The comic was very up-front in being in the "steampunk" genre, an alternate 1890s in which some of the technology we associate with the 20th century had already appeared, in non-electric form, in the 19th. This is admittedly hard to convey in a movie, so I'm willing to let it go.

The plot was completely different, as well, although if the new plot had hung together better I would be more forgiving; the Phantom of the Opera as the putative villain (in place of Fu Manchu) I can accept. As it was, you could drive the Nautilus through the plot holes. Hyde saves the Nautilus from the water pouring in from the holes shot in it (at all levels) by pulling some switch in the bottom? Even releasing all the ballast is not going to bring her to the surface -- you need air pressure to force the water out of the upper decks. The man who sent them to Venice to protect the non-existent conference is the villain? He could have had his way with them in his office (or a "secret location") early on and skipped the wild goose chase. Oh, and is he (M) really Mycroft Holmes or James Moriarty?

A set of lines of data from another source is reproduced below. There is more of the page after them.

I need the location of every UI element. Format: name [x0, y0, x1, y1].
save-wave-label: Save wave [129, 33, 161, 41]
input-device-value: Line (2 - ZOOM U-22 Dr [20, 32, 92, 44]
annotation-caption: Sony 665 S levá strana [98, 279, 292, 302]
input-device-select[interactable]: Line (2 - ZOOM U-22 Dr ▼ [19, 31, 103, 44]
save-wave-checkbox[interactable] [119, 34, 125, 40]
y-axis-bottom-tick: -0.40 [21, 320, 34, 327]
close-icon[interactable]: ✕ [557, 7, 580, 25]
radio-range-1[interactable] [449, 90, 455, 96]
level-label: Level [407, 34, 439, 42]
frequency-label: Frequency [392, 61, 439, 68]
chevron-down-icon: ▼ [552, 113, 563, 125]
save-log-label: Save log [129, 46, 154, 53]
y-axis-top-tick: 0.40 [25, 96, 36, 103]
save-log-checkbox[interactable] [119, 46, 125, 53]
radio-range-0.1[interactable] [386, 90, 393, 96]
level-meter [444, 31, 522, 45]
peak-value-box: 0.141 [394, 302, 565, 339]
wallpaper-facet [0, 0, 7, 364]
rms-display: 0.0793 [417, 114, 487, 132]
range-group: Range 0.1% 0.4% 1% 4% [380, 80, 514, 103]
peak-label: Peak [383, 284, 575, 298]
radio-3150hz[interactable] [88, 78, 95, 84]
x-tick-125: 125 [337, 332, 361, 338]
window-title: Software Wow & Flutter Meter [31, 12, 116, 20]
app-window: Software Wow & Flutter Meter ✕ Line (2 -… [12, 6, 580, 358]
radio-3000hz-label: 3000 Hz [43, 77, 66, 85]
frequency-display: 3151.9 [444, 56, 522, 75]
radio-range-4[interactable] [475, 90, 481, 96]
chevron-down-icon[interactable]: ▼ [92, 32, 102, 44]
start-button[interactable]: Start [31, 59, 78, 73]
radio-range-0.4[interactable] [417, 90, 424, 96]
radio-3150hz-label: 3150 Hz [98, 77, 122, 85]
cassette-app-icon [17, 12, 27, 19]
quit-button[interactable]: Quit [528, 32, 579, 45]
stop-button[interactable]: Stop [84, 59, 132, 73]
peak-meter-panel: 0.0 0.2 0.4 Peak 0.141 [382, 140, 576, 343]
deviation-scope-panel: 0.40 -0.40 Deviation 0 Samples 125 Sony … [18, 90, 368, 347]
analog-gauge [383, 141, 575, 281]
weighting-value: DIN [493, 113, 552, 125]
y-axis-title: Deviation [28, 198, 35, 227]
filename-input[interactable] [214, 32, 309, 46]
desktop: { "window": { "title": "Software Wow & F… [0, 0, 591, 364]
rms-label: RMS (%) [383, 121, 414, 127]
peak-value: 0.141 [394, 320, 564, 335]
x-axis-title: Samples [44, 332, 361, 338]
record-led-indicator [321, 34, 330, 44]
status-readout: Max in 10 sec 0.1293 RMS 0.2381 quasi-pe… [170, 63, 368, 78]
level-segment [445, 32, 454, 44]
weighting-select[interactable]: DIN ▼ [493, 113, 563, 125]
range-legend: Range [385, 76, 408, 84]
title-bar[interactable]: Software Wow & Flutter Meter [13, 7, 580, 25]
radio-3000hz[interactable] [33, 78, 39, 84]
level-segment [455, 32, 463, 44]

The ways in which they changed the team were largely unnecessary, with the possible exception of making Mina a vampire (in the comic book, she is not, but still hides the scars of her encounter with Dracula). Otherwise it's not easy to tell what's "extraordinary" about her, save her (in the comic) prodigious detective skills and plain bloody-mindedness -- necessary for her role as field-group leader. Can Hollywood deal with an assertive woman like that? It's tried, but this time it chickened out.

Dorian Gray, though lovely, is superfluous on several counts: First, in the comic, the sexual tension is between the smoldering ice-queen Mina and the tired, recovering-opium-addict Quatermain; surely Connery would have relished at least one more role playing the romantic leading man against a younger woman of sufficient caliber. Second, if they had kept the original Invisible Man, they would already have their team member who can't quite be trusted (in the comic, we first "see" him molesting the boarding students in a girls' school dormitory). By splitting out these roles into a different character, they had to change the other characters enough that the team chemistry that was so appealing in the comic was largely lost.

As for Tom Sawyer, I will only say that I would suspect, considering the time in which the original adventures of Tom Sawyer must have taken place (before the American Civil War), by 1899 Tom should be in is forties at least, perhaps fifty, hardly the one to play the ingénue any more.

A few anachronisms were grating -- Germans weren't wearing those kinds of helmets in 1899, while Daimler had already built a motorcar (although not of that design) by 1899, sound recordings were not yet on disks but on cylinder -- but if those had been the worst problems I could ignore them.